- _WORK INSTRUCTIONS_
Counting every line in the entries below where the word "соглашение" occurs, report how many there are. Give only that number.

Dataset excerpts:

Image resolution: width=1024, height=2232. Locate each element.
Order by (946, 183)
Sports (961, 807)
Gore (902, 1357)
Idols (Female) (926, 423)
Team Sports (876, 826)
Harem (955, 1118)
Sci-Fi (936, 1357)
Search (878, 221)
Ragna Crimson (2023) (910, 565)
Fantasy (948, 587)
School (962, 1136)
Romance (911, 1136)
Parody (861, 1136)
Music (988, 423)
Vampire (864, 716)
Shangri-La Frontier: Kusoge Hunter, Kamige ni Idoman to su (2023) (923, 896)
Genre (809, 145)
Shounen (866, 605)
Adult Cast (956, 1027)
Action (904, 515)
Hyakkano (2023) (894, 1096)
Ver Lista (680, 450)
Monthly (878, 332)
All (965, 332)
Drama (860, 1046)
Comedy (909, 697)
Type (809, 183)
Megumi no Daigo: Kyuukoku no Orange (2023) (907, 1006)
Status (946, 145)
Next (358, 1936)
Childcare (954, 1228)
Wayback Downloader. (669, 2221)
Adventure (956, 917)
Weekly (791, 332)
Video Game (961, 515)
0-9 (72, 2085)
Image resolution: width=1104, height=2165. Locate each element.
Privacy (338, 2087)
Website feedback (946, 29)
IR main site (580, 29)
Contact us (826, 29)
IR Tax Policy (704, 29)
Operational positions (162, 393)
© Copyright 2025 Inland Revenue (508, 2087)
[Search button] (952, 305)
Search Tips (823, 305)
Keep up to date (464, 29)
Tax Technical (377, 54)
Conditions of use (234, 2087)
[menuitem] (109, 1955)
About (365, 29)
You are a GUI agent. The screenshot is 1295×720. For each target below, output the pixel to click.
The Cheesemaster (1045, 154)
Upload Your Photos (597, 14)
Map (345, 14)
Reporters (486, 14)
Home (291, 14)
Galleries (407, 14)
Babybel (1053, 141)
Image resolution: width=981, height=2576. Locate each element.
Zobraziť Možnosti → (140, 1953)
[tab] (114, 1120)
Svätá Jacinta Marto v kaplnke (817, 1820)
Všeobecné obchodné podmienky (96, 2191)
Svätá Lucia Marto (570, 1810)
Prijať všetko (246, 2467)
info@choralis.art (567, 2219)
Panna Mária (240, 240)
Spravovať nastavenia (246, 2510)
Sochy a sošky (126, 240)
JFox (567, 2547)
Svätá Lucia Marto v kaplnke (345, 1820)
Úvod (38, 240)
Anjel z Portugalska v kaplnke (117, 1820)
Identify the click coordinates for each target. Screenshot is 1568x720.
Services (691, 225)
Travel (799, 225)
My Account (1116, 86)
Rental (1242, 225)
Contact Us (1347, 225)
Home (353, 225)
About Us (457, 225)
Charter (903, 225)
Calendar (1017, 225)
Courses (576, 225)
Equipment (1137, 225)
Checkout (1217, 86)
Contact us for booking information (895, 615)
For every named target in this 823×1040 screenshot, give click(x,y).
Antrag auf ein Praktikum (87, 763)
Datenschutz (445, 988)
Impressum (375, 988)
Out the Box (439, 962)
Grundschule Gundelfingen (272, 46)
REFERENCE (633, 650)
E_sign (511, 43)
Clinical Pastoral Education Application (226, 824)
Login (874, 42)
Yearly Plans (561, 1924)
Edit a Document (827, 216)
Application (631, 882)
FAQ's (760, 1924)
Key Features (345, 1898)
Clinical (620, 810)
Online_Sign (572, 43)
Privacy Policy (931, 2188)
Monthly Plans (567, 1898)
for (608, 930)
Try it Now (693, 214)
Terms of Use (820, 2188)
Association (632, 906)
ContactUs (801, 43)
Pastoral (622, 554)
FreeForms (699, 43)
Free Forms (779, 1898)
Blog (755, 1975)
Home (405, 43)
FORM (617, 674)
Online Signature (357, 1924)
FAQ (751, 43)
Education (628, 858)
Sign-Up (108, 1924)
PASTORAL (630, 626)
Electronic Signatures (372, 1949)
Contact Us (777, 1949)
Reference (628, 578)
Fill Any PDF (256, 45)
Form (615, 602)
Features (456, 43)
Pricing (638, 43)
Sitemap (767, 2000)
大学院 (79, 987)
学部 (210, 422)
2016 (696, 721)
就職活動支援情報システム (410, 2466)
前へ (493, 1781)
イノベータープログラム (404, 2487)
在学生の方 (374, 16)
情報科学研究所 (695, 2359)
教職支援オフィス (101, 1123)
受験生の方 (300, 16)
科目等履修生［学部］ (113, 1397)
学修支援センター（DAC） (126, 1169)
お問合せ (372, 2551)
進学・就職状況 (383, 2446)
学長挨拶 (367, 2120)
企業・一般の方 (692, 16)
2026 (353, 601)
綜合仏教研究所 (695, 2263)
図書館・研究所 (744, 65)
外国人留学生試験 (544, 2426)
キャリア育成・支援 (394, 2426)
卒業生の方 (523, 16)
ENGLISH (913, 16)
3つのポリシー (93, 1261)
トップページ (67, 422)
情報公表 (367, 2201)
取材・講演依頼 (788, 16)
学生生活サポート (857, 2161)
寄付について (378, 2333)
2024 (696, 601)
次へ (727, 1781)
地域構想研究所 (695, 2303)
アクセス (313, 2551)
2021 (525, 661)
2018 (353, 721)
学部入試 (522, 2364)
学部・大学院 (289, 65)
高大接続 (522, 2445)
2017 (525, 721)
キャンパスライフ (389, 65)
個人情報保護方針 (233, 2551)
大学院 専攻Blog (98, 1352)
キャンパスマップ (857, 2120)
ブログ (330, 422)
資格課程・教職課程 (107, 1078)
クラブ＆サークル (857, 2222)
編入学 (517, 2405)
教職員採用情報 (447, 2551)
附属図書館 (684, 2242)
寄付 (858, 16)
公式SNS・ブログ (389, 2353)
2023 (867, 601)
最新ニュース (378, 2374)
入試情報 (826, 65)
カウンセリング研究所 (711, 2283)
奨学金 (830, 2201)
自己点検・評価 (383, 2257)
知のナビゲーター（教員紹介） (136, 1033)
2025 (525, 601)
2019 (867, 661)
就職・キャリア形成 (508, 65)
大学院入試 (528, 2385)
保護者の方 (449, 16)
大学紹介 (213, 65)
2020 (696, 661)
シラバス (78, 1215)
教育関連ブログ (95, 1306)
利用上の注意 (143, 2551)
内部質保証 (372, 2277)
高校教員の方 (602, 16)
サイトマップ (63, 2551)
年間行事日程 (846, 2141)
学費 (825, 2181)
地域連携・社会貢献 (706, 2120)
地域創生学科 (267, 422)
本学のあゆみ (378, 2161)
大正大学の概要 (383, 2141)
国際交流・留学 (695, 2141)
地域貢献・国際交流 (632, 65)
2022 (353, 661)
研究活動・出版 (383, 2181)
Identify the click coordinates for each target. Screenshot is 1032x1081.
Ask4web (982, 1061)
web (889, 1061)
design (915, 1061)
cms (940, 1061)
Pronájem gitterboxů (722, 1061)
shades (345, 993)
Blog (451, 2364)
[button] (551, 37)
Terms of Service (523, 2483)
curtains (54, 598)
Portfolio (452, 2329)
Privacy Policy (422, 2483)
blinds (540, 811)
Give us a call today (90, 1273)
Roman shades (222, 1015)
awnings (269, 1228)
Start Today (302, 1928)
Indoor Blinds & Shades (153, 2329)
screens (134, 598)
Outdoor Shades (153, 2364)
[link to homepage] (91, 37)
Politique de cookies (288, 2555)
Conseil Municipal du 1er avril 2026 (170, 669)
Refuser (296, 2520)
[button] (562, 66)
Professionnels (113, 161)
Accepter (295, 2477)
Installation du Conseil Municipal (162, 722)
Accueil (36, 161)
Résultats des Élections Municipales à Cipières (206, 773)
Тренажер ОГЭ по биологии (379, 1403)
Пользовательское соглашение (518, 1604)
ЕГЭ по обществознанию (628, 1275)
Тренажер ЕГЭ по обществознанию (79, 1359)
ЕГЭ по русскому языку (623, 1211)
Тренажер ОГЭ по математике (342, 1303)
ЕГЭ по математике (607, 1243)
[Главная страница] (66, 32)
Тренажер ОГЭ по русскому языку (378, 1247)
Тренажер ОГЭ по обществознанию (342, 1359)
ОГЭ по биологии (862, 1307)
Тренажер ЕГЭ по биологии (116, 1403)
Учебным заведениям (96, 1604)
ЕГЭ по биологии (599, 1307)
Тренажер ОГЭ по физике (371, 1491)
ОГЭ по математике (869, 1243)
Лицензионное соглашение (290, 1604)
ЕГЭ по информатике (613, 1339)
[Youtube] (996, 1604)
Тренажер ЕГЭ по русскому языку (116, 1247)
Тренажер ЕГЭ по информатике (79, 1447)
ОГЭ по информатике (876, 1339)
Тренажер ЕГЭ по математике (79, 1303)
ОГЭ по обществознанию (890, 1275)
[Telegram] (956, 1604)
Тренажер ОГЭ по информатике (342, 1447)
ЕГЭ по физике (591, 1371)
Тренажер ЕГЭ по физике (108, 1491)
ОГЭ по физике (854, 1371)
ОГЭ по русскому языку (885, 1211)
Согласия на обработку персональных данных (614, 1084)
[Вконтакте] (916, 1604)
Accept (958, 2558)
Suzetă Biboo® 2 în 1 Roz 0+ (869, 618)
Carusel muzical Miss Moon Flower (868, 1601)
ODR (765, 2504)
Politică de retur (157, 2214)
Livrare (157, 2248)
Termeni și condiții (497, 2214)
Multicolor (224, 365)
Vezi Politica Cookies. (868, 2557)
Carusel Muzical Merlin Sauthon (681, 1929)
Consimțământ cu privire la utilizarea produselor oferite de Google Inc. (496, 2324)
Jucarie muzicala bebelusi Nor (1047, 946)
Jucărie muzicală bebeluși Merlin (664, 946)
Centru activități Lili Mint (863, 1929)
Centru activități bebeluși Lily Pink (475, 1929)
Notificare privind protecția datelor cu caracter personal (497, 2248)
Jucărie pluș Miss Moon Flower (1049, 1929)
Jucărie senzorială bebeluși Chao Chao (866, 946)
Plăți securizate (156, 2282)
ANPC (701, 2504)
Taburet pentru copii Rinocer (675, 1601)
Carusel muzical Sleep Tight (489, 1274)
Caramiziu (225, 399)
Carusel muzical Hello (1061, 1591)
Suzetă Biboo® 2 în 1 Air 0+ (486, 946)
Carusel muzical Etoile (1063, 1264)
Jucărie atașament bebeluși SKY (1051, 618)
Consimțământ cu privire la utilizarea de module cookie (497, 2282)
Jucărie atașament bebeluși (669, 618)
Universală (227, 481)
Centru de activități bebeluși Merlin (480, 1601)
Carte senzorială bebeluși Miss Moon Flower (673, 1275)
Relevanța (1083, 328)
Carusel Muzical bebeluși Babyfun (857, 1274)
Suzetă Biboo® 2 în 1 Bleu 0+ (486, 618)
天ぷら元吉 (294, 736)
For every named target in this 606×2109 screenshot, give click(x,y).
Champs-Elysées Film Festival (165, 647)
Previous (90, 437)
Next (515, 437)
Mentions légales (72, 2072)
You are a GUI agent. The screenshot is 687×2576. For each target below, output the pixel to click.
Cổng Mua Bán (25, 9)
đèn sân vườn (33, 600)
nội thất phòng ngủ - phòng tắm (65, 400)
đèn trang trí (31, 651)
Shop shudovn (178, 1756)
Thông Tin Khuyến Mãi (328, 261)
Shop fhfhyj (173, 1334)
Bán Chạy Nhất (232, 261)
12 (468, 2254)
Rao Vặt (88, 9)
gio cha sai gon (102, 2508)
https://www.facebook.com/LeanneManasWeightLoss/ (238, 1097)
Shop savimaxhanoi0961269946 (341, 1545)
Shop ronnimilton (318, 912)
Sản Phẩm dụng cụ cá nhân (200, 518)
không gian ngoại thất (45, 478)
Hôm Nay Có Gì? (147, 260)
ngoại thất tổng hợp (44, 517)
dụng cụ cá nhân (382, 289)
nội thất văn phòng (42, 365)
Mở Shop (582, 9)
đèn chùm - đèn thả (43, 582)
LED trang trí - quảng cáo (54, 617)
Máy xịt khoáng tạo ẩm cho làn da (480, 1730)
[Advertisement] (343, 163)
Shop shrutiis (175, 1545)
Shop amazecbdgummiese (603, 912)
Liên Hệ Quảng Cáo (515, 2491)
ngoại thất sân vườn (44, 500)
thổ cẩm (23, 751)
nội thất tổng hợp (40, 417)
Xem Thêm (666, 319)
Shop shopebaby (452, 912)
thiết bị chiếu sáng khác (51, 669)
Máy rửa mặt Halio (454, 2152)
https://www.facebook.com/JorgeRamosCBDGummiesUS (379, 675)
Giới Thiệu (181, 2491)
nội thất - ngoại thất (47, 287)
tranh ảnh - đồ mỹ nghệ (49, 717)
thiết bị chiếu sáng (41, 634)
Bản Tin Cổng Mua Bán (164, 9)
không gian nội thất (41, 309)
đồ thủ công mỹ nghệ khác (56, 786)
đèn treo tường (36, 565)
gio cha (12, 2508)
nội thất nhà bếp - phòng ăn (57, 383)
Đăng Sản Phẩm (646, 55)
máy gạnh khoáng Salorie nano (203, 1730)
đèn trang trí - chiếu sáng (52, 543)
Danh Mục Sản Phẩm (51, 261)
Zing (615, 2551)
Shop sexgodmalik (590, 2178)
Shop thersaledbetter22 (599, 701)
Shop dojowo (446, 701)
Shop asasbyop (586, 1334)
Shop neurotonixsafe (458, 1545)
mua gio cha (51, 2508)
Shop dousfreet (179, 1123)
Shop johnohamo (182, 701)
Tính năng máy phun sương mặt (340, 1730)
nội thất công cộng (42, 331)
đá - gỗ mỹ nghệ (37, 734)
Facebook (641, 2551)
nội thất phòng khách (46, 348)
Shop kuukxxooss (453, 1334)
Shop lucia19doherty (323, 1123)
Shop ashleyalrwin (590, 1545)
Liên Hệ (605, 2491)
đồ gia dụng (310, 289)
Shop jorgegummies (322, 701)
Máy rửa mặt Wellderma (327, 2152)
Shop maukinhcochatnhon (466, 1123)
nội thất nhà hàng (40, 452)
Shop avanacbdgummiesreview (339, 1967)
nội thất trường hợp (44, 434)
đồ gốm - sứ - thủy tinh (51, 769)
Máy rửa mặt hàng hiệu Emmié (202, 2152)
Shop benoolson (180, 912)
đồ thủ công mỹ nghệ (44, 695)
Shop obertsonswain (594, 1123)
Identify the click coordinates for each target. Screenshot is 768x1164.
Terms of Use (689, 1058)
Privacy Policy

- _YOUR SOLUTION_
2